Page segmentation data
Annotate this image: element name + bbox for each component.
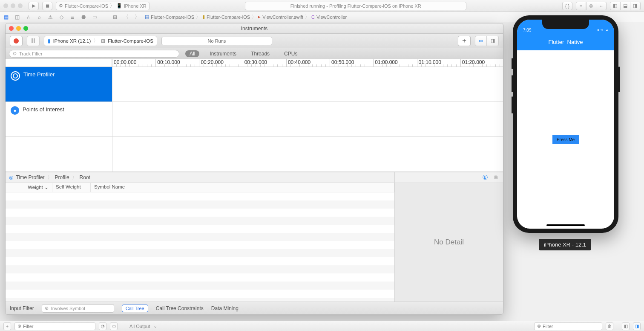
- tracks-area: Time Profiler ● Points of Interest: [6, 67, 503, 172]
- view-pane-seg[interactable]: ▭ ◨: [475, 36, 499, 46]
- ios-simulator[interactable]: 7:09 ▮ ᯤ ▰ Flutter_Native Press Me: [513, 15, 618, 233]
- symbol-nav-icon[interactable]: ⑃: [25, 14, 32, 20]
- minimize-dot[interactable]: [11, 3, 15, 8]
- track-row-empty: [6, 137, 503, 172]
- extended-detail-icon[interactable]: Ⓔ: [483, 174, 488, 181]
- instruments-footer: Input Filter ⊜ Involves Symbol Call Tree…: [6, 302, 503, 314]
- tab-cpus[interactable]: CPUs: [280, 50, 302, 57]
- volume-up: [512, 75, 513, 92]
- call-tree-constraints-button[interactable]: Call Tree Constraints: [156, 305, 204, 311]
- issue-nav-icon[interactable]: ⚠: [47, 14, 54, 20]
- nav-back-icon[interactable]: 〈: [123, 14, 129, 20]
- nav-fwd-icon[interactable]: 〉: [134, 14, 141, 20]
- breadcrumb[interactable]: ▤ Flutter-Compare-iOS 〉 ▮ Flutter-Compar…: [145, 14, 347, 20]
- instruments-titlebar: Instruments: [6, 23, 503, 34]
- search-icon[interactable]: ⌕: [36, 14, 43, 20]
- breadcrumb-item[interactable]: ViewController.swift: [262, 15, 303, 20]
- xcode-toolbar: ▶ ◼ ⚙︎ Flutter-Compare-iOS 〉 📱 iPhone XR…: [0, 0, 644, 12]
- track-filter-placeholder: Track Filter: [19, 51, 43, 56]
- close-dot[interactable]: [3, 3, 8, 8]
- track-lane[interactable]: [112, 102, 503, 136]
- test-nav-icon[interactable]: ◇: [58, 14, 65, 20]
- simulator-screen[interactable]: 7:09 ▮ ᯤ ▰ Flutter_Native Press Me: [517, 20, 614, 229]
- timeline-ruler[interactable]: 00:00.00000:10.00000:20.00000:30.00000:4…: [112, 59, 503, 67]
- tab-instruments[interactable]: Instruments: [205, 50, 241, 57]
- breadcrumb-item[interactable]: Flutter-Compare-iOS: [207, 15, 250, 20]
- col-weight[interactable]: Weight ⌄: [6, 183, 52, 192]
- filter-placeholder: Filter: [23, 324, 33, 329]
- tab-threads[interactable]: Threads: [247, 50, 274, 57]
- call-tree-table[interactable]: Weight ⌄ Self Weight Symbol Name: [6, 183, 394, 302]
- assistant-editor-icon[interactable]: ◎: [586, 2, 596, 10]
- pause-button[interactable]: [27, 36, 40, 46]
- instruments-traffic-lights[interactable]: [9, 26, 28, 31]
- right-pane-icon[interactable]: ◨: [633, 322, 641, 330]
- minimize-dot[interactable]: [16, 26, 21, 31]
- editor-options-button[interactable]: { }: [562, 2, 572, 10]
- add-instrument-button[interactable]: ＋: [458, 36, 471, 46]
- panel-toggle-seg[interactable]: ◧ ⬓ ◨: [610, 2, 641, 10]
- detail-crumb-item[interactable]: Time Profiler: [16, 174, 45, 180]
- input-filter-label: Input Filter: [10, 305, 34, 311]
- device-icon: 📱: [116, 3, 122, 9]
- standard-editor-icon[interactable]: ≡: [576, 2, 586, 10]
- version-editor-icon[interactable]: ↔: [596, 2, 607, 10]
- chevron-icon: 〉: [110, 3, 115, 9]
- track-filter-input[interactable]: ⊜ Track Filter: [9, 50, 179, 58]
- breakpoint-nav-icon[interactable]: ⬣: [80, 14, 87, 20]
- target-selector[interactable]: ▮ iPhone XR (12.1) 〉 ⊞ Flutter-Compare-i…: [44, 36, 157, 46]
- call-tree-button[interactable]: Call Tree: [122, 305, 148, 312]
- add-button[interactable]: ＋: [3, 322, 11, 330]
- ruler-tick: 00:20.000: [199, 59, 223, 67]
- press-me-button[interactable]: Press Me: [552, 135, 579, 144]
- zoom-dot[interactable]: [18, 3, 23, 8]
- window-traffic-lights[interactable]: [3, 3, 23, 8]
- data-mining-button[interactable]: Data Mining: [211, 305, 239, 311]
- bottom-panel-icon[interactable]: ⬓: [620, 2, 630, 10]
- track-lane[interactable]: [112, 67, 503, 102]
- detail-breadcrumb[interactable]: ◎ Time Profiler 〉 Profile 〉 Root: [6, 172, 394, 183]
- project-nav-icon[interactable]: ▤: [3, 14, 9, 20]
- strategy-icon[interactable]: ▭: [475, 36, 487, 46]
- source-control-icon[interactable]: ◫: [14, 14, 20, 20]
- breadcrumb-item[interactable]: Flutter-Compare-iOS: [151, 15, 194, 20]
- involves-symbol-input[interactable]: ⊜ Involves Symbol: [42, 304, 114, 313]
- home-indicator[interactable]: [546, 224, 585, 226]
- debug-nav-icon[interactable]: ≣: [69, 14, 76, 20]
- record-button[interactable]: [10, 36, 23, 46]
- recent-icon[interactable]: ◔: [99, 322, 106, 330]
- right-panel-icon[interactable]: ◨: [630, 2, 641, 10]
- related-items-icon[interactable]: ⊞: [112, 14, 118, 20]
- detail-pane-icon[interactable]: ◨: [487, 36, 499, 46]
- instruments-title: Instruments: [241, 26, 268, 32]
- table-rows[interactable]: [6, 192, 394, 302]
- breadcrumb-item[interactable]: ViewController: [316, 15, 347, 20]
- trash-icon[interactable]: 🗑: [606, 322, 613, 330]
- left-panel-icon[interactable]: ◧: [610, 2, 620, 10]
- ruler-tick: 00:30.000: [243, 59, 267, 67]
- track-row-time-profiler[interactable]: Time Profiler: [6, 67, 503, 102]
- detail-crumb-item[interactable]: Profile: [55, 174, 69, 180]
- xcode-bottom-bar: ＋ ⊜ Filter ◔ ▭ All Output ⌄ ⊜ Filter 🗑 ◧…: [0, 321, 644, 331]
- run-button[interactable]: ▶: [29, 2, 39, 10]
- close-dot[interactable]: [9, 26, 14, 31]
- doc-icon[interactable]: 🗎: [494, 174, 499, 180]
- report-nav-icon[interactable]: ▭: [91, 14, 98, 20]
- editor-layout-seg[interactable]: ≡ ◎ ↔: [576, 2, 607, 10]
- col-symbol-name[interactable]: Symbol Name: [91, 183, 394, 192]
- mute-switch: [512, 58, 513, 69]
- col-self-weight[interactable]: Self Weight: [52, 183, 91, 192]
- zoom-dot[interactable]: [23, 26, 28, 31]
- stop-button[interactable]: ◼: [42, 2, 52, 10]
- run-status[interactable]: No Runs: [161, 37, 272, 45]
- detail-crumb-item[interactable]: Root: [80, 174, 90, 180]
- left-pane-icon[interactable]: ◧: [622, 322, 630, 330]
- tab-all[interactable]: All: [185, 50, 199, 57]
- filter-input[interactable]: ⊜ Filter: [14, 322, 95, 330]
- track-label: Points of Interest: [23, 106, 64, 113]
- scheme-selector[interactable]: ⚙︎ Flutter-Compare-iOS 〉 📱 iPhone XR: [56, 2, 150, 10]
- track-row-points-of-interest[interactable]: ● Points of Interest: [6, 102, 503, 137]
- scm-icon[interactable]: ▭: [110, 322, 118, 330]
- right-filter-input[interactable]: ⊜ Filter: [534, 322, 602, 330]
- all-output-dropdown[interactable]: All Output: [129, 324, 150, 329]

→ **What to produce**
Pictures aside, every entry above must be repeated exactly.

→ **Output**
Annotate this image: element name + bbox for each component.
- tracks-area: Time Profiler ● Points of Interest: [6, 67, 503, 172]
- view-pane-seg[interactable]: ▭ ◨: [475, 36, 499, 46]
- ios-simulator[interactable]: 7:09 ▮ ᯤ ▰ Flutter_Native Press Me: [513, 15, 618, 233]
- symbol-nav-icon[interactable]: ⑃: [25, 14, 32, 20]
- minimize-dot[interactable]: [11, 3, 15, 8]
- track-row-empty: [6, 137, 503, 172]
- extended-detail-icon[interactable]: Ⓔ: [483, 174, 488, 181]
- instruments-footer: Input Filter ⊜ Involves Symbol Call Tree…: [6, 302, 503, 314]
- tab-cpus[interactable]: CPUs: [280, 50, 302, 57]
- volume-up: [512, 75, 513, 92]
- call-tree-constraints-button[interactable]: Call Tree Constraints: [156, 305, 204, 311]
- issue-nav-icon[interactable]: ⚠: [47, 14, 54, 20]
- nav-back-icon[interactable]: 〈: [123, 14, 129, 20]
- nav-fwd-icon[interactable]: 〉: [134, 14, 141, 20]
- breadcrumb[interactable]: ▤ Flutter-Compare-iOS 〉 ▮ Flutter-Compar…: [145, 14, 347, 20]
- instruments-titlebar: Instruments: [6, 23, 503, 34]
- search-icon[interactable]: ⌕: [36, 14, 43, 20]
- breadcrumb-item[interactable]: ViewController.swift: [262, 15, 303, 20]
- xcode-toolbar: ▶ ◼ ⚙︎ Flutter-Compare-iOS 〉 📱 iPhone XR…: [0, 0, 644, 12]
- track-filter-placeholder: Track Filter: [19, 51, 43, 56]
- close-dot[interactable]: [3, 3, 8, 8]
- track-lane[interactable]: [112, 102, 503, 136]
- test-nav-icon[interactable]: ◇: [58, 14, 65, 20]
- simulator-screen[interactable]: 7:09 ▮ ᯤ ▰ Flutter_Native Press Me: [517, 20, 614, 229]
- timeline-ruler[interactable]: 00:00.00000:10.00000:20.00000:30.00000:4…: [112, 59, 503, 67]
- tab-instruments[interactable]: Instruments: [205, 50, 241, 57]
- breadcrumb-item[interactable]: Flutter-Compare-iOS: [207, 15, 250, 20]
- col-weight[interactable]: Weight ⌄: [6, 183, 52, 192]
- filter-placeholder: Filter: [23, 324, 33, 329]
- tab-threads[interactable]: Threads: [247, 50, 274, 57]
- call-tree-table[interactable]: Weight ⌄ Self Weight Symbol Name: [6, 183, 394, 302]
- assistant-editor-icon[interactable]: ◎: [586, 2, 596, 10]
- pause-button[interactable]: [27, 36, 40, 46]
- instruments-traffic-lights[interactable]: [9, 26, 28, 31]
- right-pane-icon[interactable]: ◨: [633, 322, 641, 330]
- minimize-dot[interactable]: [16, 26, 21, 31]
- editor-options-button[interactable]: { }: [562, 2, 572, 10]
- add-instrument-button[interactable]: ＋: [458, 36, 471, 46]
- panel-toggle-seg[interactable]: ◧ ⬓ ◨: [610, 2, 641, 10]
- detail-crumb-item[interactable]: Time Profiler: [16, 174, 45, 180]
- input-filter-label: Input Filter: [10, 305, 34, 311]
- device-icon: 📱: [116, 3, 122, 9]
- standard-editor-icon[interactable]: ≡: [576, 2, 586, 10]
- version-editor-icon[interactable]: ↔: [596, 2, 607, 10]
- chevron-icon: 〉: [110, 3, 115, 9]
- track-filter-input[interactable]: ⊜ Track Filter: [9, 50, 179, 58]
- breakpoint-nav-icon[interactable]: ⬣: [80, 14, 87, 20]
- target-selector[interactable]: ▮ iPhone XR (12.1) 〉 ⊞ Flutter-Compare-i…: [44, 36, 157, 46]
- call-tree-button[interactable]: Call Tree: [122, 305, 148, 312]
- add-button[interactable]: ＋: [3, 322, 11, 330]
- ruler-tick: 00:20.000: [199, 59, 223, 67]
- press-me-button[interactable]: Press Me: [552, 135, 579, 144]
- zoom-dot[interactable]: [18, 3, 23, 8]
- window-traffic-lights[interactable]: [3, 3, 23, 8]
- data-mining-button[interactable]: Data Mining: [211, 305, 239, 311]
- bottom-panel-icon[interactable]: ⬓: [620, 2, 630, 10]
- track-lane[interactable]: [112, 67, 503, 102]
- detail-breadcrumb[interactable]: ◎ Time Profiler 〉 Profile 〉 Root: [6, 172, 394, 183]
- project-nav-icon[interactable]: ▤: [3, 14, 9, 20]
- strategy-icon[interactable]: ▭: [475, 36, 487, 46]
- source-control-icon[interactable]: ◫: [14, 14, 20, 20]
- breadcrumb-item[interactable]: Flutter-Compare-iOS: [151, 15, 194, 20]
- involves-symbol-input[interactable]: ⊜ Involves Symbol: [42, 304, 114, 313]
- home-indicator[interactable]: [546, 224, 585, 226]
- debug-nav-icon[interactable]: ≣: [69, 14, 76, 20]
- record-button[interactable]: [10, 36, 23, 46]
- recent-icon[interactable]: ◔: [99, 322, 106, 330]
- right-panel-icon[interactable]: ◨: [630, 2, 641, 10]
- related-items-icon[interactable]: ⊞: [112, 14, 118, 20]
- detail-pane-icon[interactable]: ◨: [487, 36, 499, 46]
- instruments-title: Instruments: [241, 26, 268, 32]
- table-rows[interactable]: [6, 192, 394, 302]
- breadcrumb-item[interactable]: ViewController: [316, 15, 347, 20]
- trash-icon[interactable]: 🗑: [606, 322, 613, 330]
- left-panel-icon[interactable]: ◧: [610, 2, 620, 10]
- ruler-tick: 00:30.000: [243, 59, 267, 67]
- track-row-time-profiler[interactable]: Time Profiler: [6, 67, 503, 102]
- detail-crumb-item[interactable]: Profile: [55, 174, 69, 180]
- xcode-bottom-bar: ＋ ⊜ Filter ◔ ▭ All Output ⌄ ⊜ Filter 🗑 ◧…: [0, 321, 644, 331]
- run-button[interactable]: ▶: [29, 2, 39, 10]
- close-dot[interactable]: [9, 26, 14, 31]
- doc-icon[interactable]: 🗎: [494, 174, 499, 180]
- report-nav-icon[interactable]: ▭: [91, 14, 98, 20]
- editor-layout-seg[interactable]: ≡ ◎ ↔: [576, 2, 607, 10]
- col-symbol-name[interactable]: Symbol Name: [91, 183, 394, 192]
- mute-switch: [512, 58, 513, 69]
- col-self-weight[interactable]: Self Weight: [52, 183, 91, 192]
- zoom-dot[interactable]: [23, 26, 28, 31]
- stop-button[interactable]: ◼: [42, 2, 52, 10]
- run-status[interactable]: No Runs: [161, 37, 272, 45]
- detail-crumb-item[interactable]: Root: [80, 174, 90, 180]
- left-pane-icon[interactable]: ◧: [622, 322, 630, 330]
- tab-all[interactable]: All: [185, 50, 199, 57]
- filter-input[interactable]: ⊜ Filter: [14, 322, 95, 330]
- track-label: Points of Interest: [23, 106, 64, 113]
- scheme-selector[interactable]: ⚙︎ Flutter-Compare-iOS 〉 📱 iPhone XR: [56, 2, 150, 10]
- track-row-points-of-interest[interactable]: ● Points of Interest: [6, 102, 503, 137]
- scm-icon[interactable]: ▭: [110, 322, 118, 330]
- right-filter-input[interactable]: ⊜ Filter: [534, 322, 602, 330]
- all-output-dropdown[interactable]: All Output: [129, 324, 150, 329]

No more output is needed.